Netflix (NFLX34) divulga plano para evitar compartilhamento de senhas, irrita usuários e agrada Wall Street

Na quarta (1), a Netflix acidentalmente postou em seu site para usuários globais seus planos de reprimir o compartilhamento de senhas

A Netflix (NFLX; NFLX34) publicou acidentalmente novos planos para reprimir o compartilhamento de senhas para usuários globais. Os usuários não estão satisfeitos, mas é exatamente isso que Wall Street queria.

A Netflix deixou claro que precisa abordar o compartilhamento de senhas entre várias famílias. Na quarta-feira, a gigante do streaming acidentalmente postou em seu site para usuários globais seus planos de reprimir o compartilhamento de senhas. O material já foi retirado, mas a reação dos clientes foi de irritação.

As regras publicadas na quarta-feira dizem que as senhas só podem ser compartilhadas em uma casa, e a Netflix pedirá aos usuários que se conectem ao Wi-Fi em suas casas para que o aplicativo possa reconhecer a localização principal do usuário pagante.
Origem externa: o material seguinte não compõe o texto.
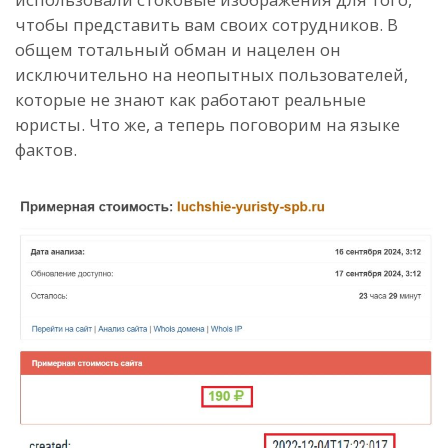
чтобы представить вам своих сотрудников. В
общем тотальный обман и нацелен он
исключительно на неопытных пользователей,
которые не знают как работают реальные
юристы. Что же, а теперь поговорим на языке
фактов.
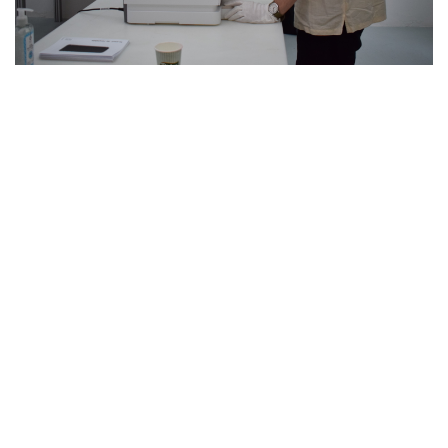
La peur de l'invisible
(2022)
Protocole artistique.
Sur une invitation de la curatrice Dilda Ramazan et
coécrit avec la thérapeute holistique Sophie
Rusniok.
Activé une première fois le 13 mai 2022 à la galerie
CONFORT MENTAL
(Paris), ainsi qu'une seconde
fois les 22 et 23 septembre 2022 à la
Cryogénie –
Espace de recherche-création
(Strasbourg).
est un protocole artistique pour
La peur de l’invisible
lequel les visiteurs sont invités à se rendre dans un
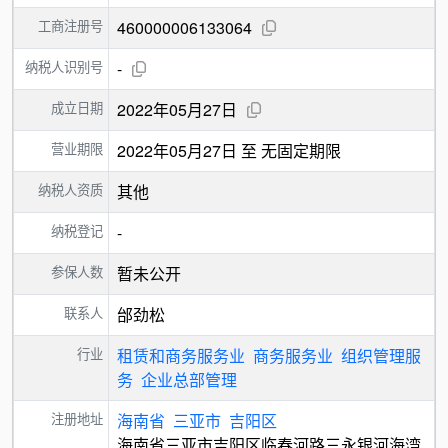
工商注册号
460000006133064
纳税人识别号
-
成立日期
2022年05月27日
营业期限
2022年05月27日 至 无固定期限
纳税人资质
其他
纳税登记
-
参保人数
暂未公开
联系人
邰劲松
行业
租赁和商务服务业
商务服务业
组织管理服
务
企业总部管理
注册地址
海南省
三亚市
吉阳区
海南省三亚市吉阳区临春河路三永银河海湾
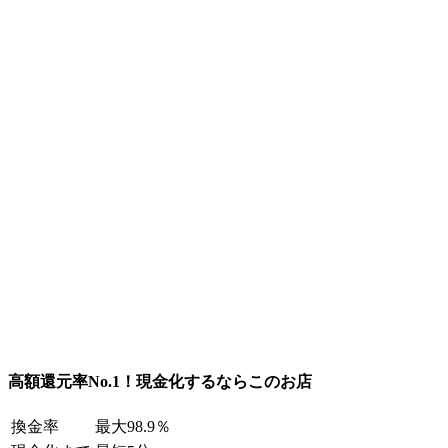
高額還元率No.1！現金化するならこのお店
換金率
最大98.9％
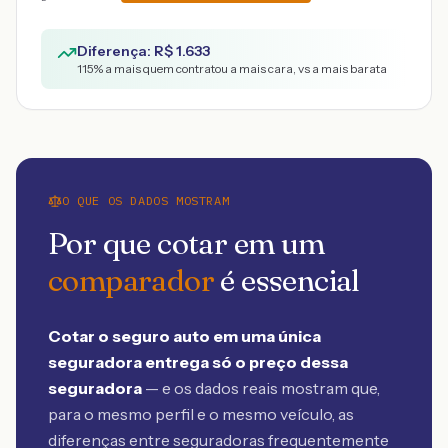
Diferença: R$
1.633
115
% a mais quem contratou a mais cara, vs a mais barata
O QUE OS DADOS MOSTRAM
Por que cotar em um
comparador
é essencial
Cotar o seguro auto em uma única
seguradora entrega só o preço dessa
seguradora
— e os dados reais mostram que,
para o mesmo perfil e o mesmo veículo, as
diferenças entre seguradoras frequentemente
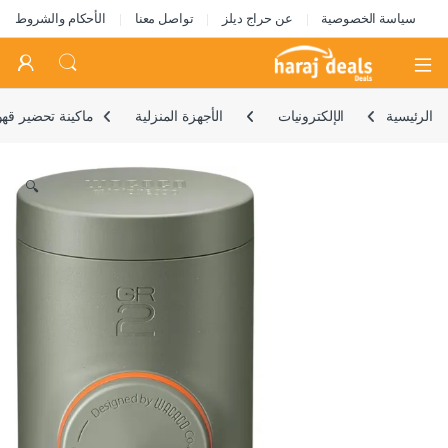
سياسة الخصوصية
عن حراج ديلز
تواصل معنا
الأحكام والشروط
Open
الرئيسية
الإلكترونيات
الأجهزة المنزلية
ماكينة تحضير قهوة اسبريسو GR2 متوافقة مع القهوة المطحونة، ماكينة تحضير القهوة الصغيرة 
🔍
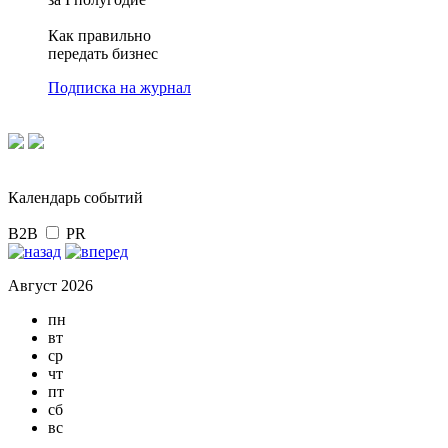
Как правильно
передать бизнес
Подписка на журнал
Календарь событий
B2B
PR
Август 2026
пн
вт
ср
чт
пт
сб
вс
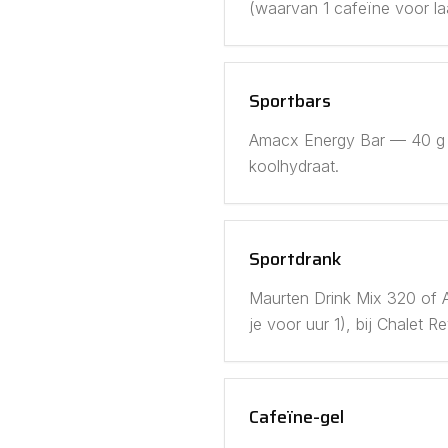
(waarvan 1 cafeïne voor la
Sportbars
Amacx Energy Bar — 40 g KH
koolhydraat.
Sportdrank
Maurten Drink Mix 320 of A
je voor uur 1), bij Chalet
Cafeïne-gel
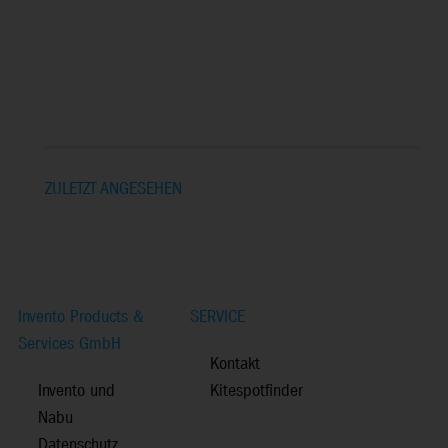
ZULETZT ANGESEHEN
Invento Products &
SERVICE
Services GmbH
Kontakt
Invento und
Kitespotfinder
Nabu
Datenschutz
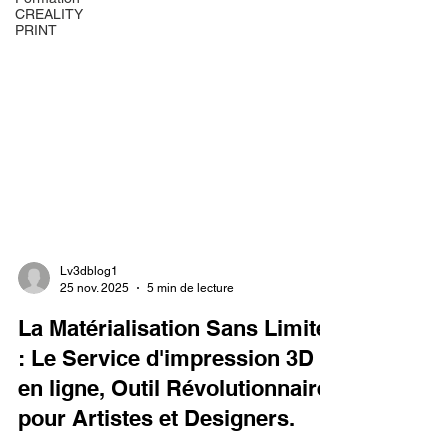
CREALITY
PRINT
Lv3dblog1
25 nov. 2025
5 min de lecture
La Matérialisation Sans Limite
: Le Service d'impression 3D
en ligne, Outil Révolutionnaire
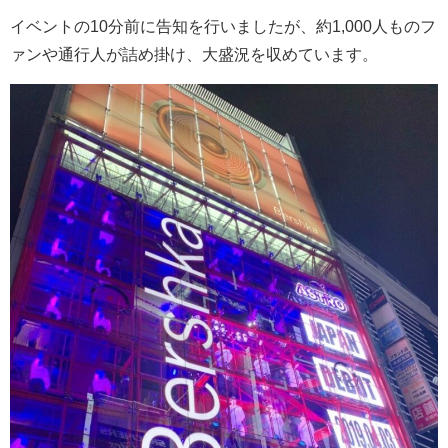
イベントの
10
分前に告知を行いましたが、約
1,000
人ものフ
ァンや通行人が詰め掛け、大盛況を収めています。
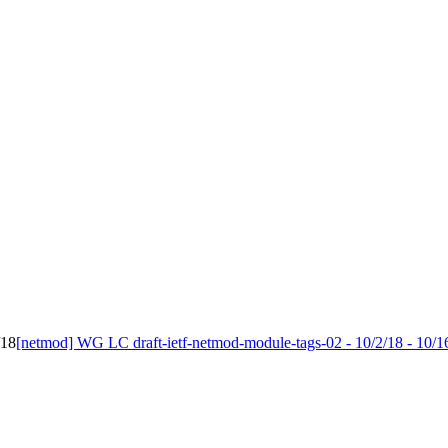
/18
[netmod] WG LC draft-ietf-netmod-module-tags-02 - 10/2/18 - 10/1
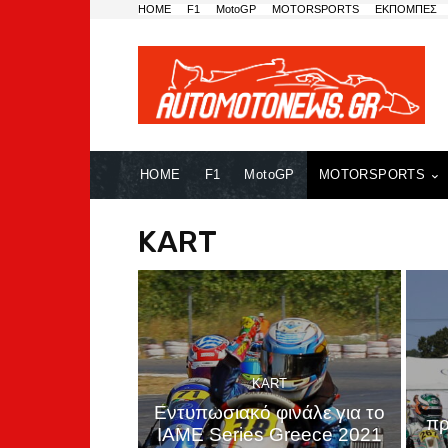
HOME
F1
MotoGP
MOTORSPORTS
ΕΚΠΟΜΠΕΣ
HOME
F1
MotoGP
MOTORSPORTS
KART
KART
Εντυπωσιακό φινάλε για το
πρ
IAME Series Greece 2021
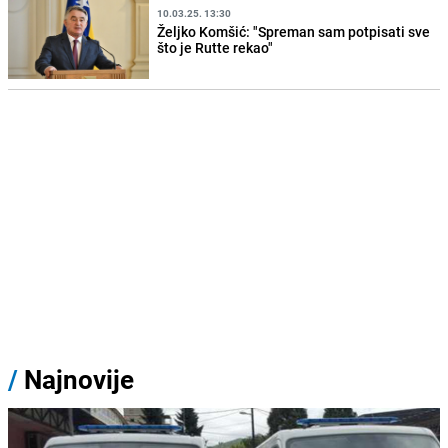
10.03.25. 13:30
Željko Komšić: "Spreman sam potpisati sve
što je Rutte rekao"
/
Najnovije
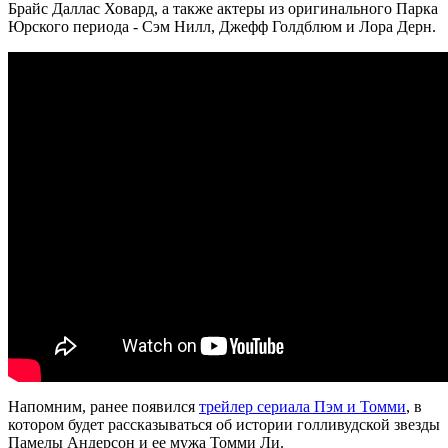
Брайс Даллас Ховард, а также актеры из оригинального Парка
Юрского периода - Сэм Нилл, Джефф Голдблюм и Лора Дерн.
Напомним, ранее появился
трейлер сериала Пэм и Томми
, в
котором будет рассказываться об истории голливудской звезды
Памелы Андерсон и ее мужа Томми Ли.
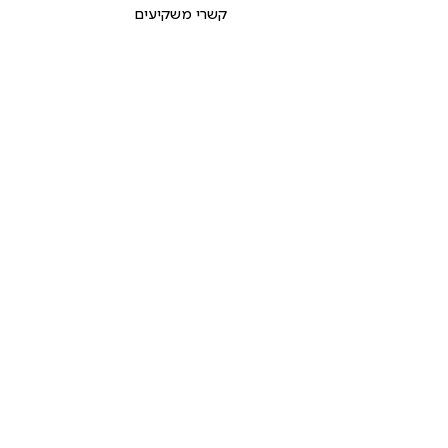
קשרי משקיעים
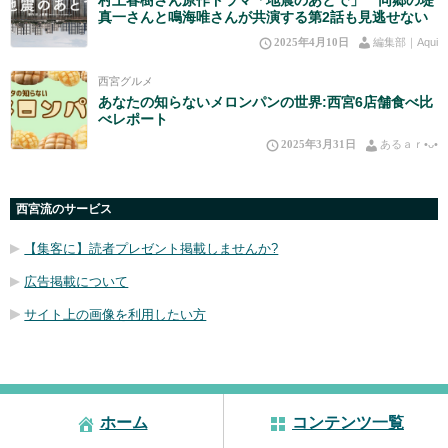
真一さんと鳴海唯さんが共演する第2話も見逃せない
2025年4月10日
編集部｜Aqui
西宮グルメ
あなたの知らないメロンパンの世界:西宮6店舗食べ比
べレポート
2025年3月31日
あるａｒ•⁠ᴗ⁠•⁠
西宮流のサービス
【集客に】読者プレゼント掲載しませんか?
広告掲載について
サイト上の画像を利用したい方
ホーム
コンテンツ一覧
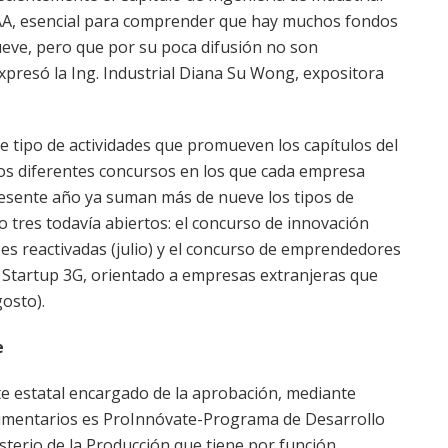
IAA, esencial para comprender que hay muchos fondos
eve, pero que por su poca difusión no son
presó la Ing. Industrial Diana Su Wong, expositora
e tipo de actividades que promueven los capítulos del
los diferentes concursos en los que cada empresa
resente año ya suman más de nueve los tipos de
 tres todavía abiertos: el concurso de innovación
pes reactivadas (julio) y el concurso de emprendedores
 Startup 3G, orientado a empresas extranjeras que
gosto).
e
te estatal encargado de la aprobación, mediante
limentarios es ProInnóvate-Programa de Desarrollo
sterio de la Producción que tiene por función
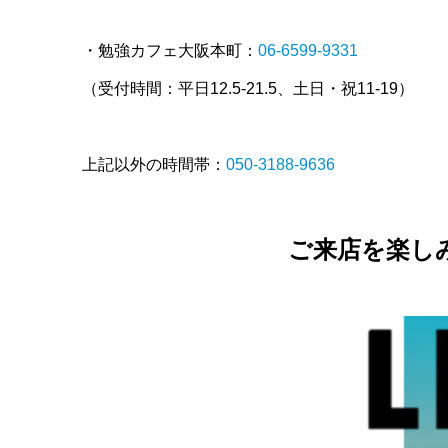
・勉強カフェ大阪本町：
06-6599-9331
（受付時間：平日12.5-21.5、土日・祝11-19）
上記以外の時間帯：
050-3188-9636
ご来店を楽し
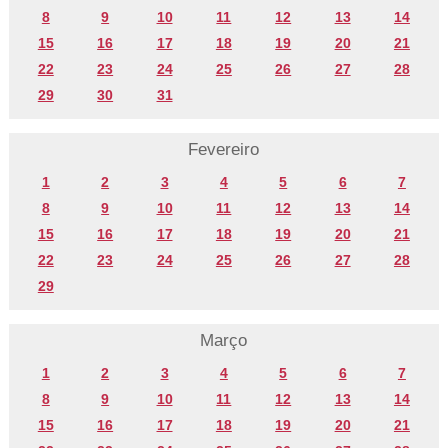
8
9
10
11
12
13
14
15
16
17
18
19
20
21
22
23
24
25
26
27
28
29
30
31
Fevereiro
1
2
3
4
5
6
7
8
9
10
11
12
13
14
15
16
17
18
19
20
21
22
23
24
25
26
27
28
29
Março
1
2
3
4
5
6
7
8
9
10
11
12
13
14
15
16
17
18
19
20
21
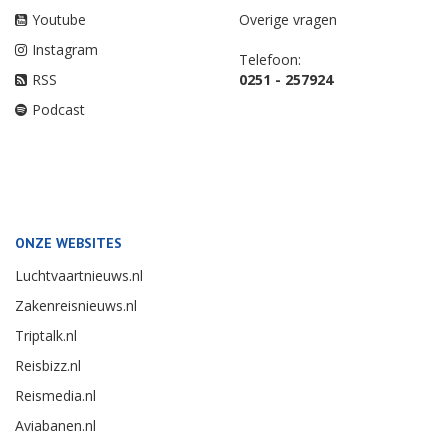
Youtube
Overige vragen
Instagram
Telefoon:
RSS
0251 - 257924
Podcast
ONZE WEBSITES
Luchtvaartnieuws.nl
Zakenreisnieuws.nl
Triptalk.nl
Reisbizz.nl
Reismedia.nl
Aviabanen.nl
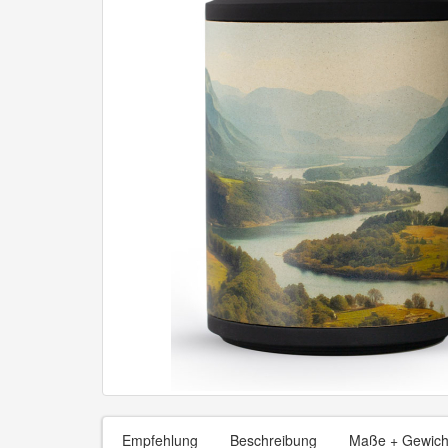
Empfehlung
Beschreibung
Maße + Gewich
As pessoas que não moram naquele local não poderão mais fazer login nessa conta.

Esses regulamentos estão sendo testados em alguns países da América Latina e podem ser consultados na Central de Ajuda da Netflix para esses locais específicos. A Netflix não respondeu imediatamente ao pedido de comentário.

Muitos usuários foram ao Twitter após o vazamento para expressar sua raiva pela postagem, expressando frustração por essas regras serem injustas para pessoas que pagam para compartilhar suas contas com familiares há anos.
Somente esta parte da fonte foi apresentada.